Inspirel banner

YAMI4 Tip #6 - Taking Care Of UDP

The YAMI4 messaging system supports several underlying transports - the actual set of transports depends on the library variant, but at the minimum both TCP and UDP are supported in a consistent way that for most uses allows a drop-in replacement of one with another.

That is, instead of the target name of the following form:

tcp://address:port

one could use its UDP alternative (or the other way round):

udp://address:port

The challenge in the library implementation was to manage both transports in a way that attempts to hide their natural differences - namely, that TCP is connection-based while UDP is a connection-less protocol. Message framing and frame assembly are taken care of automatically and most of the time the user need not think about the traps that can be hidden behind the details.
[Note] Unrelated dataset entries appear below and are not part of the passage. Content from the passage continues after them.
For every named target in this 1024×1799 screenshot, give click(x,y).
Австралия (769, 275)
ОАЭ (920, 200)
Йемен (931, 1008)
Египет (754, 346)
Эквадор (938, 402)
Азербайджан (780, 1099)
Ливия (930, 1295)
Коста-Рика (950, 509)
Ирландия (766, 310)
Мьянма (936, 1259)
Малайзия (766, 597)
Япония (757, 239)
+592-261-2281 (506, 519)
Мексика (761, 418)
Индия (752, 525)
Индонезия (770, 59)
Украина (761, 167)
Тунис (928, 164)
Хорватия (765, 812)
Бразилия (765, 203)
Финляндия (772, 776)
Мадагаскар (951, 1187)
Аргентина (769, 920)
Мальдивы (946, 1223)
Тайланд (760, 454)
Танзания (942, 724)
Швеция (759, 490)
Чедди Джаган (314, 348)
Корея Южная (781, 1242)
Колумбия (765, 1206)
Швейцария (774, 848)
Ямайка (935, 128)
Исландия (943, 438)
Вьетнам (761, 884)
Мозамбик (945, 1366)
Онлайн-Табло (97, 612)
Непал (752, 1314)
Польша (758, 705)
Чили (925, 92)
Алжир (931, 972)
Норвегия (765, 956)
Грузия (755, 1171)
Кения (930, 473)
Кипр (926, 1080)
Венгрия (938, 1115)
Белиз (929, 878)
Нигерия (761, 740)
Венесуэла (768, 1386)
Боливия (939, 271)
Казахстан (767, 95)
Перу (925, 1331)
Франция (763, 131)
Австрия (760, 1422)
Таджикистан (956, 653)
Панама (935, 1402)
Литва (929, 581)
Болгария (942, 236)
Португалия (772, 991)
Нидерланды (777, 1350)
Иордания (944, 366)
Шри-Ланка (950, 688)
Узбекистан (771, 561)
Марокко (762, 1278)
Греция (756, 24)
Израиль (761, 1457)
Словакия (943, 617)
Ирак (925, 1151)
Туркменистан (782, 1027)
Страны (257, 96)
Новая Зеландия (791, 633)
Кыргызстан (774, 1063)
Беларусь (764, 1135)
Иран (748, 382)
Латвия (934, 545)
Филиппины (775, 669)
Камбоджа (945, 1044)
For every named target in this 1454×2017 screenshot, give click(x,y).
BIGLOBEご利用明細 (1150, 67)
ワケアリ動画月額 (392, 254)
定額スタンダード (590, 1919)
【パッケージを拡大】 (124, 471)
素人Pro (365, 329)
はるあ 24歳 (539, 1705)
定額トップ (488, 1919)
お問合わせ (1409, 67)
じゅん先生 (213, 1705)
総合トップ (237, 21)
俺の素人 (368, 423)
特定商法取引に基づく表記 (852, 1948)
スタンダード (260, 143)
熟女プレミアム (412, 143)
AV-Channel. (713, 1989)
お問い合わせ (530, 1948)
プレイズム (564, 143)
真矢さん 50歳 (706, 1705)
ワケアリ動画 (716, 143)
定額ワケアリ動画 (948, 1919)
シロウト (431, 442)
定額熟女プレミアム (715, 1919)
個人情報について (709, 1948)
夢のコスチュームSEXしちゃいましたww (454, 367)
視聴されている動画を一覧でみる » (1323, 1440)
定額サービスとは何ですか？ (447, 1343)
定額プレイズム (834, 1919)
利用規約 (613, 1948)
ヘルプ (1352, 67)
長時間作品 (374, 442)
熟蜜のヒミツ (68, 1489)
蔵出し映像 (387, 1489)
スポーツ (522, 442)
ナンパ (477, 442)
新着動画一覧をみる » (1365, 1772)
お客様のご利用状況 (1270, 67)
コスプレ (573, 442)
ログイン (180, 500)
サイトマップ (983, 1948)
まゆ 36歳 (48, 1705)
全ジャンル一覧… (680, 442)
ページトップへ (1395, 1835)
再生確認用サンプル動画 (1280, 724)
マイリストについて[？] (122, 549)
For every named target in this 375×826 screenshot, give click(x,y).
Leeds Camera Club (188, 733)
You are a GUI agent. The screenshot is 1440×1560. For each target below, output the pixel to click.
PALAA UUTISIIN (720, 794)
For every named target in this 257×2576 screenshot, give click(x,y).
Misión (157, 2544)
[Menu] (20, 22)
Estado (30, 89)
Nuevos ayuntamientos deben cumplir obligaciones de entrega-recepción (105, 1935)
Still, some of the aspects of communication cannot be fully transparent and the one that is the subject of this tip is the lifetime of logical connections that the YAMI4 agent deals with.

The TCP transport (Unix sockets are in this category as well) can detect and report the End-Of-File condition, which happens when the other party closes its side of the connection. That is, when the client connects to the server, sends some messages and after a while closes the connection, the fact of connection being closed will be detected by the server. Depending on the network infrastructure setup this detection can be immediate or delayed by various obstructions, but the server always has means to detect the EOF condition caused by the client getting disconnected. This allows the server-side agent to clean up internal resources and even report that fact to the application via various callbacks. Thanks to this, the resource management on the server-side is simplified.

The UDP transport has no such mechanisms, as at its fundamental level it does not rely on the notion of connection. The communication happens in terms of packets and there is no way to declare that any given packet was the last one. In other words, if the client decides to "disconnect" (that is, to stop interacting), the server has no automatic way to detect it and therefore no way to decide that the internal resources related to that particular client should be cleaned.

For this reason programmers that rely on UDP in their systems should think about some way of dealing with this cleanup at the application level and in addition to do any necessary application-level cleanup, should also explicitly call the close_connection function on the agent.

The biggest problem in this scenario is of course the decision when that should happen - solutions like checking the time of last message that has arrived from any given source (note: the source property of the incoming message is also the name of the logical channel that is associated with the given "connection") and deciding on some reasonable domain-related timeout can do the trick.

Note also the the simplest solution is to close the logical connection systematically after receiving every single UDP message. This can be a good solution especially in those cases where messages are expected to arrive with very low frequency or even by design have the one-shot nature.

It is possible that future versions of YAMI4 will feature some ways to automate this strategy.